### [Problem requirements]
If an entry below holds a picture, leave the picture out and print the rest exactly.

▬▬▬

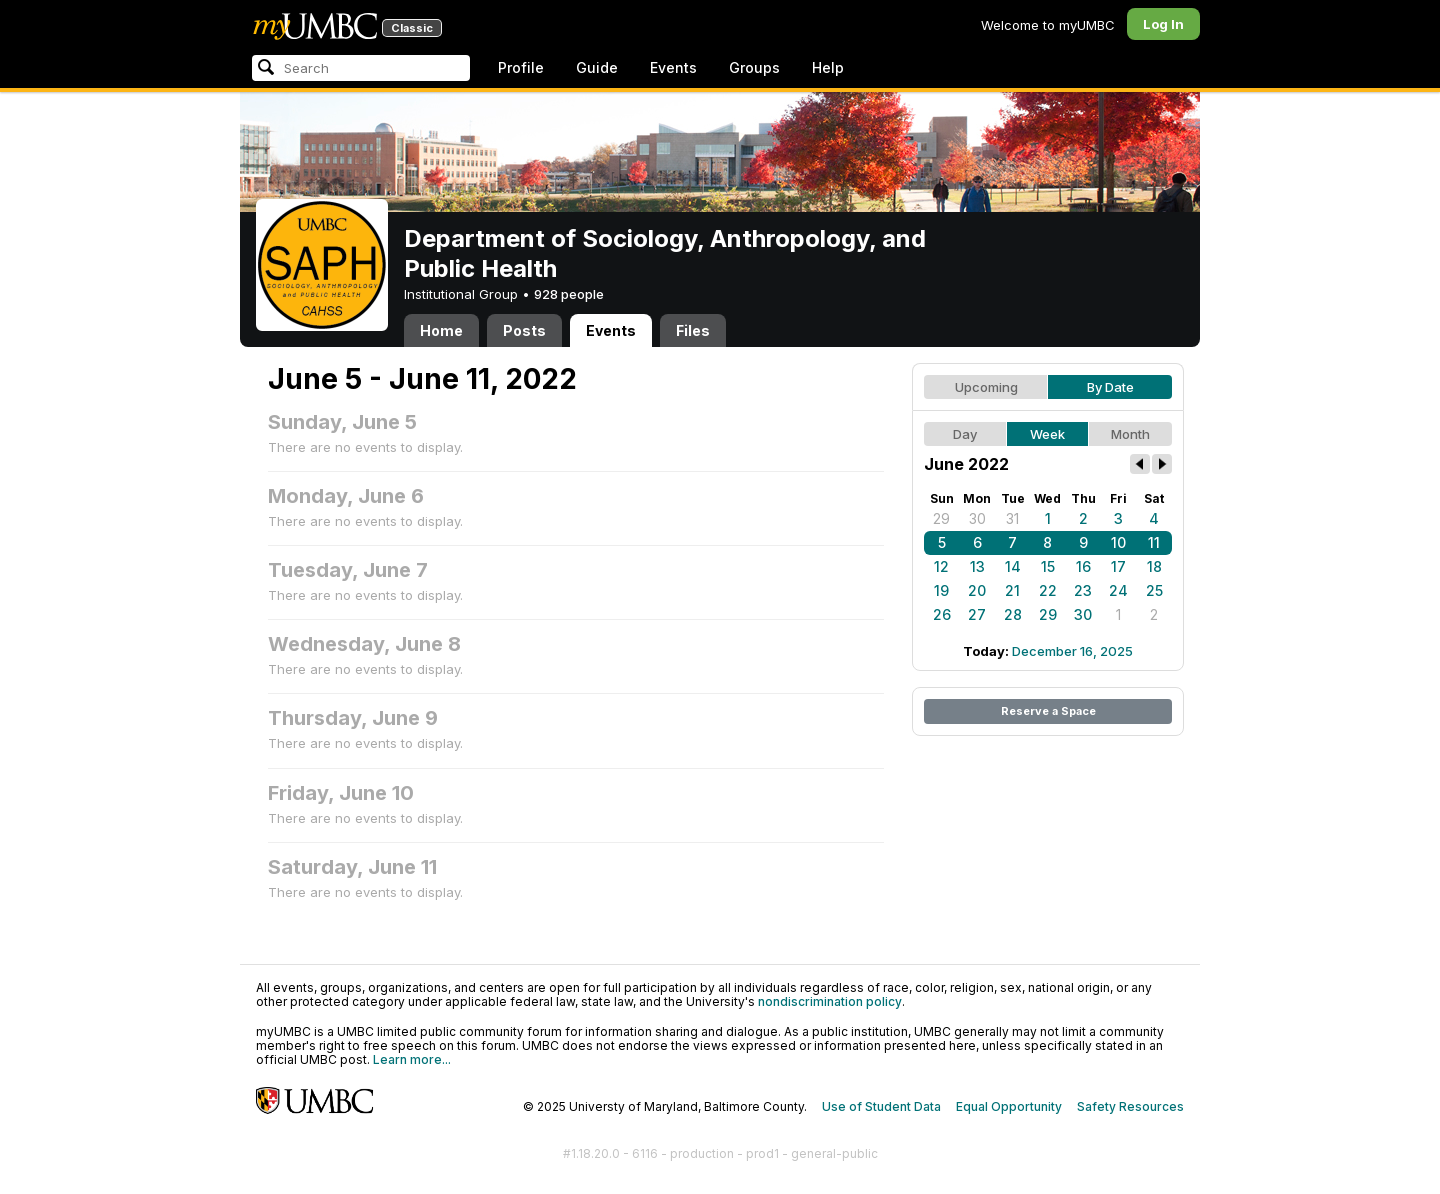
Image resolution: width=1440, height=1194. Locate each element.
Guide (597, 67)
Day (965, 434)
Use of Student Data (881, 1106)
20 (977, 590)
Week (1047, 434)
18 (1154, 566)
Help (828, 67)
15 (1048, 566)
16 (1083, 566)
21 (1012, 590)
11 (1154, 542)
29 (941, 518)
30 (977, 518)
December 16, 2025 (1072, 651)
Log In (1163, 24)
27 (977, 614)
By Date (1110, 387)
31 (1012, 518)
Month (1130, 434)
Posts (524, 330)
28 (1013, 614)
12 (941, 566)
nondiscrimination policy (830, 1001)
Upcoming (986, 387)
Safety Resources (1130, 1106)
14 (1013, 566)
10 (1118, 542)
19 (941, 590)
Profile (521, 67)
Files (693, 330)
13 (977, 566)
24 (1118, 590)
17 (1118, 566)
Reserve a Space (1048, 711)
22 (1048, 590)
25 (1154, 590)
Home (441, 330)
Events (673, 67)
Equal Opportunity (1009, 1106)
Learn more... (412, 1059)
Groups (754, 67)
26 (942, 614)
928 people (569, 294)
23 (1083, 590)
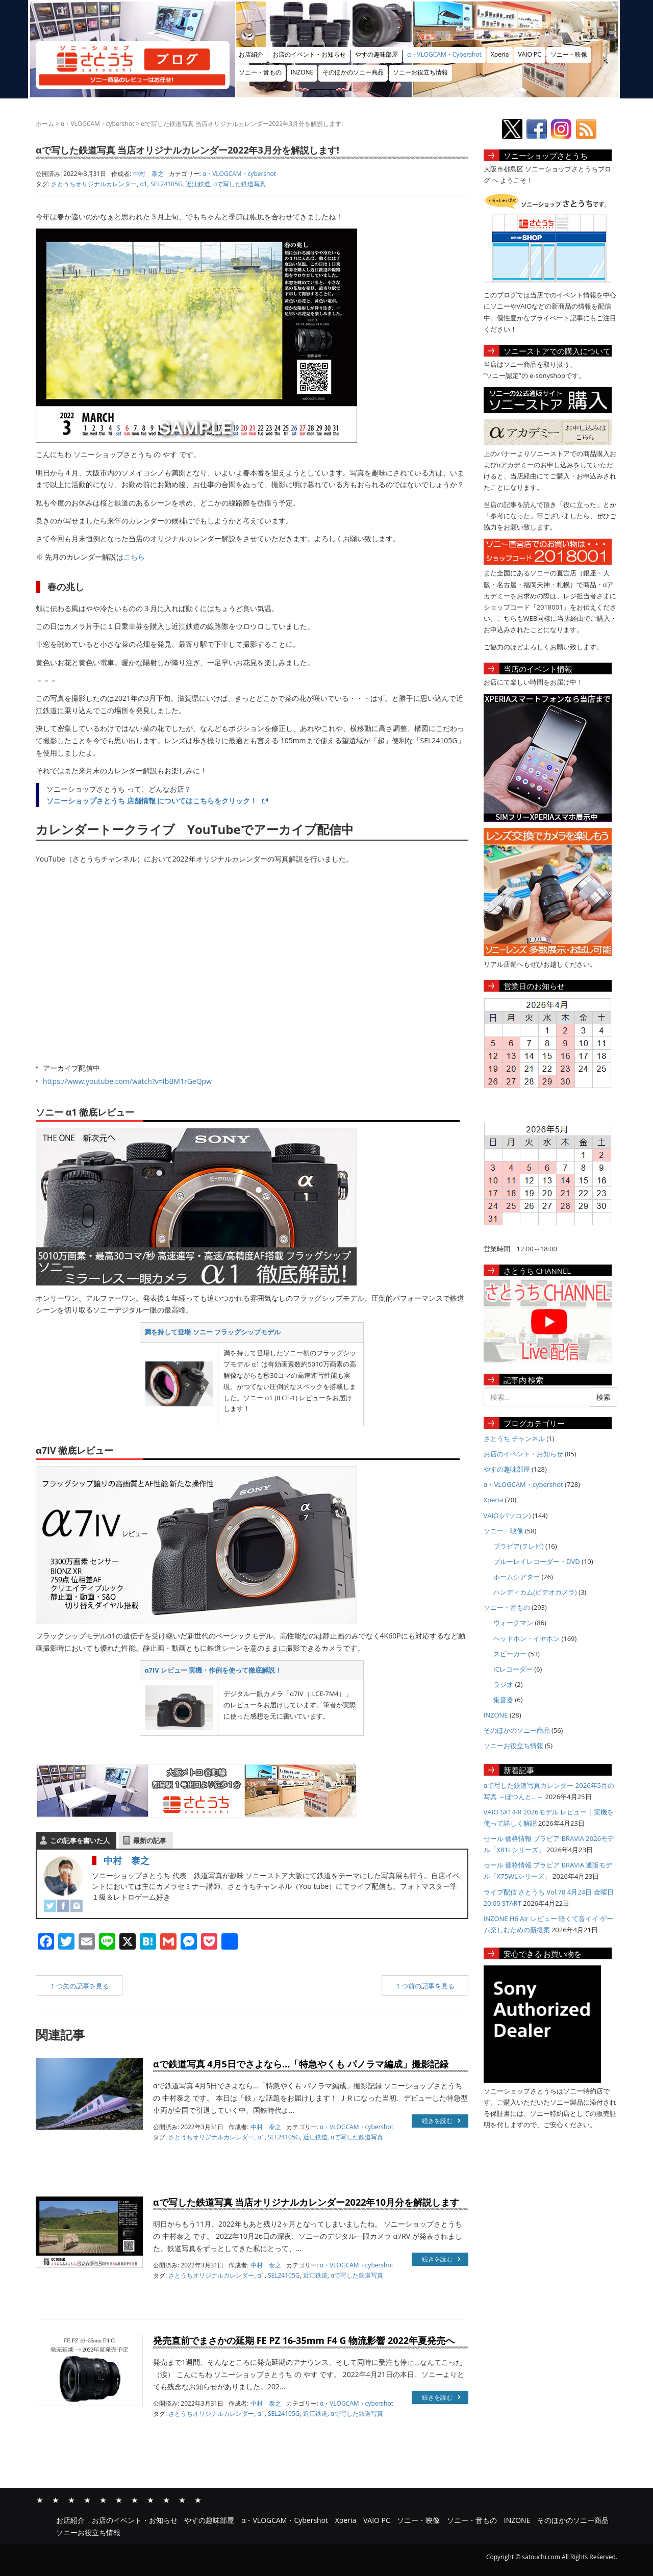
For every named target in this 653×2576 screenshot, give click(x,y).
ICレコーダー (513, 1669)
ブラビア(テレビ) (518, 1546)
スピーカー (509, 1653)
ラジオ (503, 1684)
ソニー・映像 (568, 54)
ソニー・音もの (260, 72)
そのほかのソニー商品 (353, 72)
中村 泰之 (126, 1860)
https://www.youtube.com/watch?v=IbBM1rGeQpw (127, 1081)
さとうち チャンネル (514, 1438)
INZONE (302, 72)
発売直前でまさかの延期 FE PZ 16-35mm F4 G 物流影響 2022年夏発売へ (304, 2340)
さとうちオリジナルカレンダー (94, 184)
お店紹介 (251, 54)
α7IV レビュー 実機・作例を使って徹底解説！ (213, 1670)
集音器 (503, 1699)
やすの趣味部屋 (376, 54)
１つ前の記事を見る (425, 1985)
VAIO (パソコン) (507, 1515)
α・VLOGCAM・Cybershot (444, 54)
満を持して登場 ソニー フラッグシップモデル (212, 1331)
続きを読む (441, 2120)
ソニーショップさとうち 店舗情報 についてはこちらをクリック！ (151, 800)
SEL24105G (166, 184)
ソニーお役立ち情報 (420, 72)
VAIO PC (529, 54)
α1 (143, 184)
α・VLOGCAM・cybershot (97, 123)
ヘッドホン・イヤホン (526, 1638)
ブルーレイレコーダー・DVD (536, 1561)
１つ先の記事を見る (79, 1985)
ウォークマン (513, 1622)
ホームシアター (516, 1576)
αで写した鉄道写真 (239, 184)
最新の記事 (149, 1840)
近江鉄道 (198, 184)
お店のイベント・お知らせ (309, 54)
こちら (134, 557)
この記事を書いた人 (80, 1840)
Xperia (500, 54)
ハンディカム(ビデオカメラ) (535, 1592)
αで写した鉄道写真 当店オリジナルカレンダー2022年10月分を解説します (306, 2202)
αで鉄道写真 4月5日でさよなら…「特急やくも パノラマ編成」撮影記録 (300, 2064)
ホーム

▬▬▬

### [Answer]
Image resolution: width=1440, height=1194. Locate each element.
Guide (597, 67)
Day (965, 434)
Use of Student Data (881, 1106)
20 (977, 590)
Week (1047, 434)
18 (1154, 566)
Help (828, 67)
15 (1048, 566)
16 (1083, 566)
21 (1012, 590)
11 (1154, 542)
29 (941, 518)
30 (977, 518)
December 16, 2025 (1072, 651)
Log In (1163, 24)
27 (977, 614)
By Date (1110, 387)
31 (1012, 518)
Month (1130, 434)
Posts (524, 330)
28 (1013, 614)
12 (941, 566)
nondiscrimination policy (830, 1001)
Upcoming (986, 387)
Safety Resources (1130, 1106)
14 (1013, 566)
10 (1118, 542)
19 (941, 590)
Profile (521, 67)
Files (693, 330)
13 (977, 566)
24 (1118, 590)
17 (1118, 566)
Reserve a Space (1048, 711)
22 (1048, 590)
25 (1154, 590)
Home (441, 330)
Events (673, 67)
Equal Opportunity (1009, 1106)
Learn more... (412, 1059)
Groups (754, 67)
26 (942, 614)
928 people (569, 294)
23 (1083, 590)
For every named target in this 653×2576 screenshot, give click(x,y).
ICレコーダー (513, 1669)
ブラビア(テレビ) (518, 1546)
スピーカー (509, 1653)
ラジオ (503, 1684)
ソニー・映像 (568, 54)
ソニー・音もの (260, 72)
そのほかのソニー商品 (353, 72)
中村 泰之 (126, 1860)
https://www.youtube.com/watch?v=IbBM1rGeQpw (127, 1081)
さとうち チャンネル (514, 1438)
INZONE (302, 72)
発売直前でまさかの延期 FE PZ 16-35mm F4 G 物流影響 2022年夏発売へ (304, 2340)
さとうちオリジナルカレンダー (94, 184)
お店紹介 (251, 54)
α7IV レビュー 実機・作例を使って徹底解説！ (213, 1670)
集音器 (503, 1699)
やすの趣味部屋 (376, 54)
１つ前の記事を見る (425, 1985)
VAIO (パソコン) (507, 1515)
α・VLOGCAM・Cybershot (444, 54)
満を持して登場 ソニー フラッグシップモデル (212, 1331)
続きを読む (441, 2120)
ソニーショップさとうち 店舗情報 についてはこちらをクリック！ (151, 800)
SEL24105G (166, 184)
ソニーお役立ち情報 (420, 72)
VAIO PC (529, 54)
α1 (143, 184)
α・VLOGCAM・cybershot (97, 123)
ヘッドホン・イヤホン (526, 1638)
ブルーレイレコーダー・DVD (536, 1561)
１つ先の記事を見る (79, 1985)
ウォークマン (513, 1622)
ホームシアター (516, 1576)
αで写した鉄道写真 (239, 184)
最新の記事 (149, 1840)
近江鉄道 (198, 184)
お店のイベント・お知らせ (309, 54)
こちら (134, 557)
この記事を書いた人 (80, 1840)
Xperia (500, 54)
ハンディカム(ビデオカメラ) (535, 1592)
αで写した鉄道写真 当店オリジナルカレンダー2022年10月分を解説します (306, 2202)
αで鉄道写真 4月5日でさよなら…「特急やくも パノラマ編成」撮影記録 (300, 2064)
ホーム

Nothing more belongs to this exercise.